Sagar, S., Hermann, J. S., Pospisilik, J. A., & Grün, D. (2018). High-Throughput Single-Cell RNA Sequencing and Data Analaysis. Methods in Molecular Biology, 1766, 257-283. doi:10.1007/978-1-4939-7768-0_15.


引用: https://hdl.handle.net/21.11116/0000-0002-64C0-4
要旨
Understanding biological systems at a single cell resolution may reveal several novel insights which remain masked by the conventional population-based techniques providing an average readout of the behavior of cells. Single-cell transcriptome sequencing holds the potential to identify novel cell types and characterize the cellular composition of any organ or tissue in health and disease. Here, we describe a customized high-throughput protocol for single-cell RNA-sequencing (scRNA-seq) combining flow cytometry and a nanoliter-scale robotic system.

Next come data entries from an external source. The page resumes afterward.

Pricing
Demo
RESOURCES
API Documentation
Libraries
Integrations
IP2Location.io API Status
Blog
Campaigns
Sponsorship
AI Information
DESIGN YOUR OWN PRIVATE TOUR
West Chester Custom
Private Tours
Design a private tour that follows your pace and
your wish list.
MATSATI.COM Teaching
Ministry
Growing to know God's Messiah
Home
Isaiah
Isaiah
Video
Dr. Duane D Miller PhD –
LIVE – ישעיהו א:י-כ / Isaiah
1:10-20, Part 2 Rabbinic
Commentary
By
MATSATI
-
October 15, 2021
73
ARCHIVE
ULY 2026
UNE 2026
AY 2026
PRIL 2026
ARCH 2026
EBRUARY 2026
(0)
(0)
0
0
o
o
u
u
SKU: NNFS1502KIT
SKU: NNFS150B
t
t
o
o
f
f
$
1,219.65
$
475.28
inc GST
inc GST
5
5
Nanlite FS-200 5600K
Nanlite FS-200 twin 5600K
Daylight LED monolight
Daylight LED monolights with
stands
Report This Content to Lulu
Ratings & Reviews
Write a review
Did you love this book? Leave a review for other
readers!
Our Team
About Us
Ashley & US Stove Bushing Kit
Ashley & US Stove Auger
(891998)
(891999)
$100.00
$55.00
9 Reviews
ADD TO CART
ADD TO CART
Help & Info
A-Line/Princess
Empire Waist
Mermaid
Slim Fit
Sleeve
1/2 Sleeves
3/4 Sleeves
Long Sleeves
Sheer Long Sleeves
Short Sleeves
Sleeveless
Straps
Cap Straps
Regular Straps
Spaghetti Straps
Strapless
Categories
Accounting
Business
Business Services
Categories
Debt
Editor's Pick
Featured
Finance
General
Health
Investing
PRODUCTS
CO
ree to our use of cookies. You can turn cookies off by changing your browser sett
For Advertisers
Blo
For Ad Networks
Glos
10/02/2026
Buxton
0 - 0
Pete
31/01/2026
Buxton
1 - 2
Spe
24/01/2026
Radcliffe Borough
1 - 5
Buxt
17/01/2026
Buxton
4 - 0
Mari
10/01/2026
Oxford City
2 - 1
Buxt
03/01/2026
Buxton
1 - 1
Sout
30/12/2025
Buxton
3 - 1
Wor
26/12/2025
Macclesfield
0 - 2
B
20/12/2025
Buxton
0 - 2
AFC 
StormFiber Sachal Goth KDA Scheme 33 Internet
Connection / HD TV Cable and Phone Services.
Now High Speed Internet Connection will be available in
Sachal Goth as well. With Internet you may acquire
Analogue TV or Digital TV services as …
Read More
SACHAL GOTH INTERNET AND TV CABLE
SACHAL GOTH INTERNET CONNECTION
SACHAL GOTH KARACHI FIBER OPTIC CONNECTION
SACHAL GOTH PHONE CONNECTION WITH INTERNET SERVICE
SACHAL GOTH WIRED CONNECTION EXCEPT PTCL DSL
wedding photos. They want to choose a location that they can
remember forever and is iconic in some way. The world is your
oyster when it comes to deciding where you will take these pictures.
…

Since scRNA-seq requires amplification of a low amount of endogenous cellular RNA, leading to substantial technical noise in the dataset, downstream data filtering and analysis require special care. Therefore, we also briefly describe in-house state-of-the-art data analysis algorithms developed to identify cellular subpopulations including rare cell types as well as to derive lineage trees by ordering the identified subpopulations of cells along the inferred differentiation trajectories.